The center of barley origin and domestication is in the Fertile Crescent (Nevo, Baum, Beiles, & Johnson, 1998; Dai et al., 2012), where soils are largely saline with higher pH (IGBP-DIS, 1998). Wild barley in Tibet (Hordeum spontaneum ) is well adapted to the harsh conditions of the Tibetan plateau, where large areas of the soil is acidic and contains high P content (IGBP-DIS, 1998; Wang, Yang, & Ma, 2008). Tibetan wild barley is one of the progenitors of the modern cultivated barley, possessing a wider genetic diversity and a larger variation to abiotic stress tolerance than cultivated barley (Dai et al., 2012; Dai et al., 2014; Wu et al., 2013; Feng et al., 2020).
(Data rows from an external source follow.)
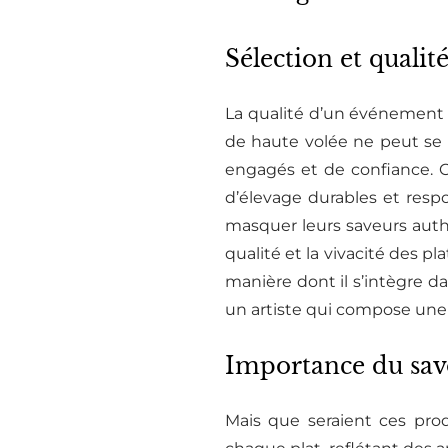
Sélection et qualit
La qualité d’un événement c
de haute volée ne peut se 
engagés et de confiance. 
d’élevage durables et respo
masquer leurs saveurs authen
qualité et la vivacité des p
manière dont il s’intègre d
un artiste qui compose une
Importance du savoi
Mais que seraient ces pro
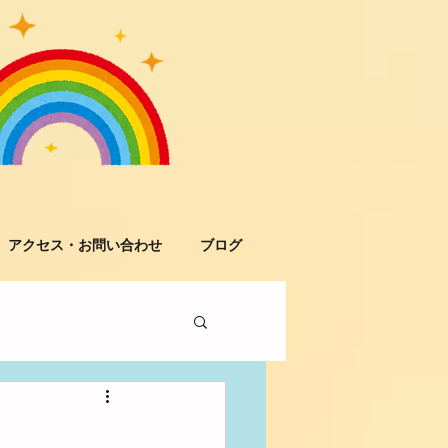
アクセス・お問い合わせ
ブログ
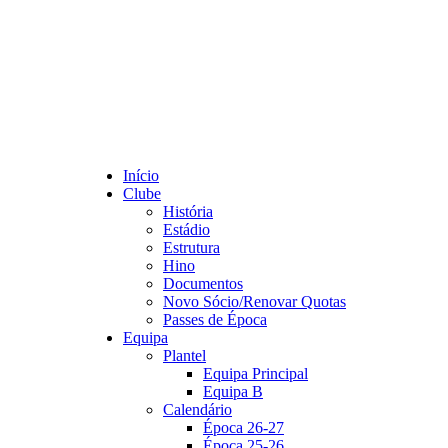
Início
Clube
História
Estádio
Estrutura
Hino
Documentos
Novo Sócio/Renovar Quotas
Passes de Época
Equipa
Plantel
Equipa Principal
Equipa B
Calendário
Época 26-27
Época 25-26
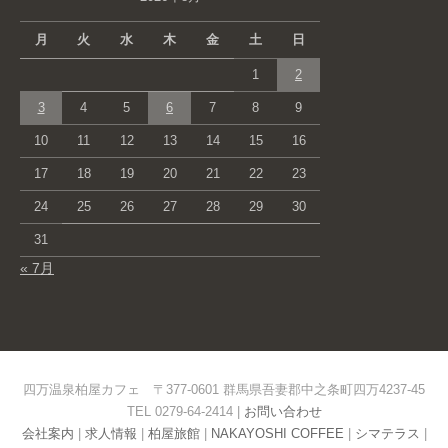
月
火
水
木
金
土
日
1
2
3
4
5
6
7
8
9
10
11
12
13
14
15
16
17
18
19
20
21
22
23
24
25
26
27
28
29
30
31
« 7月
四万温泉柏屋カフェ 〒377-0601 群馬県吾妻郡中之条町四万4237-45
TEL 0279-64-2414 |
お問い合わせ
会社案内
|
求人情報
|
柏屋旅館
|
NAKAYOSHI COFFEE
|
シマテラス
|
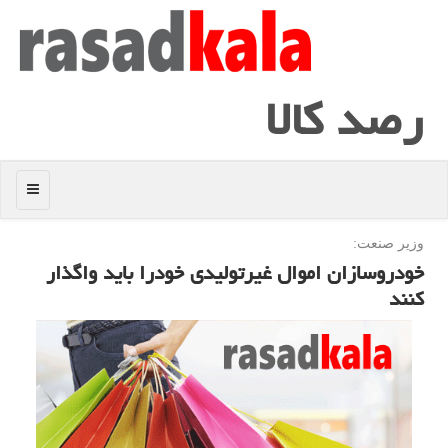
رصد كالا
منو
وزیر صنعت:
خودروسازان اموال غیرتولیدی خودرا باید واگذار
كنند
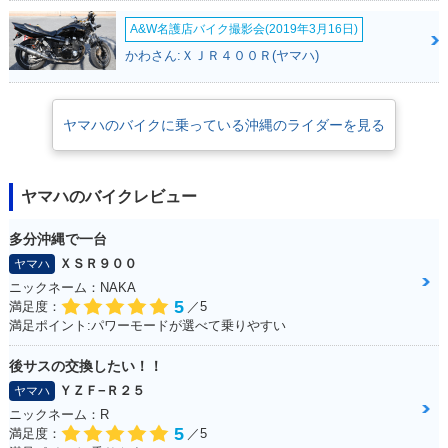
A&W名護店バイク撮影会(2019年3月16日)
かわさん:ＸＪＲ４００Ｒ(ヤマハ)
ヤマハのバイクに乗っている沖縄のライダーを見る
ヤマハのバイクレビュー
多分沖縄で一台
ＸＳＲ９００
ヤマハ
ニックネーム：NAKA
5
満足度：
／5
満足ポイント:パワーモードが選べて乗りやすい
後サスの交換したい！！
ＹＺＦ−Ｒ２５
ヤマハ
ニックネーム：R
5
満足度：
／5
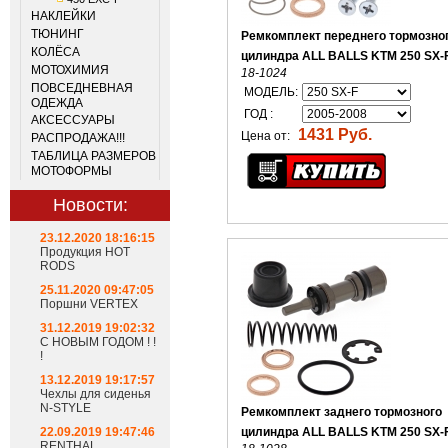
НАКЛЕЙКИ
ТЮНИНГ
Ремкомплект переднего тормозно
КОЛЁСА
цилиндра ALL BALLS KTM 250 SX-
МОТОХИМИЯ
18-1024
ПОВСЕДНЕВНАЯ
МОДЕЛЬ:
ОДЕЖДА
ГОД :
АКСЕССУАРЫ
1431 Руб.
Цена от:
РАСПРОДАЖА!!!
ТАБЛИЦА РАЗМЕРОВ
МОТОФОРМЫ
Новости:
23.12.2020 18:16:15
Продукция HOT
RODS
25.11.2020 09:47:05
Поршни VERTEX
31.12.2019 19:02:32
С НОВЫМ ГОДОМ ! !
!
13.12.2019 19:17:57
Чехлы для сиденья
N-STYLE
Ремкомплект заднего тормозного
22.09.2019 19:47:46
цилиндра ALL BALLS KTM 250 SX-
RENTHAL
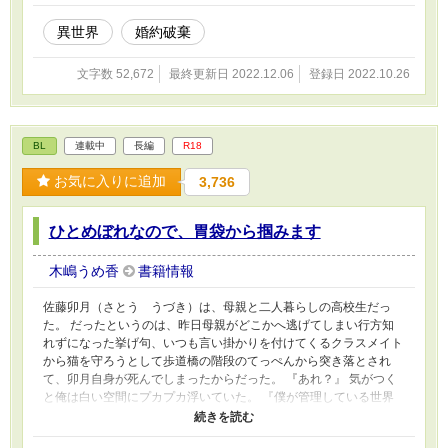
異世界
婚約破棄
文字数 52,672
最終更新日 2022.12.06
登録日 2022.10.26
BL
連載中
長編
R18
お気に入りに追加
3,736
ひとめぼれなので、胃袋から掴みます
木嶋うめ香
書籍情報
佐藤卯月（さとう うづき）は、母親と二人暮らしの高校生だっ
た。 だったというのは、昨日母親がどこかへ逃げてしまい行方知
れずになった挙げ句、いつも言い掛かりを付けてくるクラスメイト
から猫を守ろうとして歩道橋の階段のてっぺんから突き落とされ
て、卯月自身が死んでしまったからだった。 『あれ？』 気がつく
と俺は白い空間にプカプカ浮いていた。 『僕が管理している世界
で暮らしてみない？』 声をかけてきた光の玉に驚いていると、光
の玉は自分はある世界の神だと名乗った。 そして、さっき俺がク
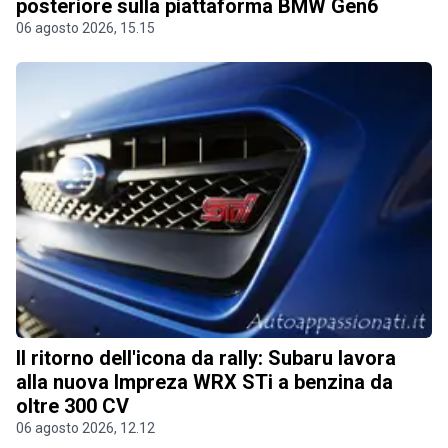
posteriore sulla piattaforma BMW Gen6
06 agosto 2026, 15.15
Il ritorno dell'icona da rally: Subaru lavora
alla nuova Impreza WRX STi a benzina da
oltre 300 CV
06 agosto 2026, 12.12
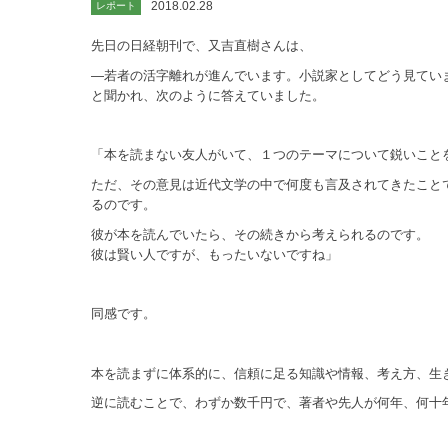
2018.02.28
レポート
先日の日経朝刊で、又吉直樹さんは、
―若者の活字離れが進んでいます。小説家としてどう見てい
と聞かれ、次のように答えていました。
「本を読まない友人がいて、１つのテーマについて鋭いこと
ただ、その意見は近代文学の中で何度も言及されてきたこと
るのです。
彼が本を読んでいたら、その続きから考えられるのです。
彼は賢い人ですが、もったいないですね」
同感です。
本を読まずに体系的に、信頼に足る知識や情報、考え方、生
逆に読むことで、わずか数千円で、著者や先人が何年、何十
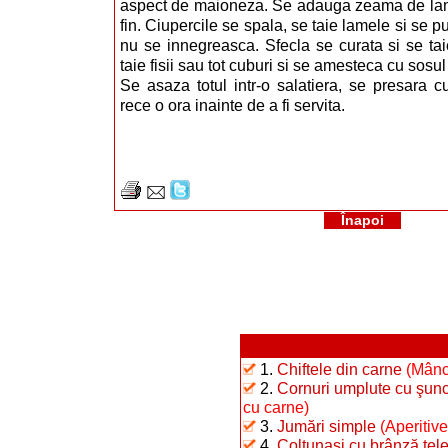
aspect de maioneza. Se adauga zeama de lami
fin. Ciupercile se spala, se taie lamele si se p
nu se innegreasca. Sfecla se curata si se ta
taie fisii sau tot cuburi si se amesteca cu sosul 
Se asaza totul intr-o salatiera, se presara c
rece o ora inainte de a fi servita.
Înapoi
1.
Chiftele din carne
(Mânc
2.
Cornuri umplute cu şunc
cu carne)
3.
Jumări simple
(Aperitive
4.
Colţunaşi cu brânză te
By screening more than one hundred wild barley genotypes, we identified accessions with similar tolerance to Al toxicity as Dayton, a well-known Al-tolerant cultivar (Cai et al., 2013; Dai et al., 2011). Two novel loci bpb-9458 (Chromosome 2H) and bpb-8524 (Chromosome 7H) were linked with Al tolerance in Tibetan wild barley (Cai et al., 2013). These results suggested that the mechanisms controlling Al tolerance are likely to be different between Tibetan wild barley and modern barley cultivars.
It was thus hypothesized that unique P metabolism and transport facilitate Tibetan wild barley’s adaptation to low pH and high P soil during the evolution. In this study, we have combined evolutionary bioinformatics (Zhao et al., 2019), metabolomics (Urano, Kurihara, Seki, & Shinozaki, 2010), confocal microscopy (Klug, Specht, & Horst, 2011), secondary ion mass spectrometry (SIMS) (Kopittke et al., 2015), and electrophysiology (Newman, 2001) to investigate the Al tolerance mechanisms in Tibetan wild barley. We found that most of Al tolerance-related genes, including genes encoding Pi transporters and glycolysis, were conserved from streptophyte algae to angiosperms. Tibetan wild barley has developed an Al tolerance mechanism based on P-related metabolites and gene expression and phosphate efflux from the root apices to chelate toxic Al3+.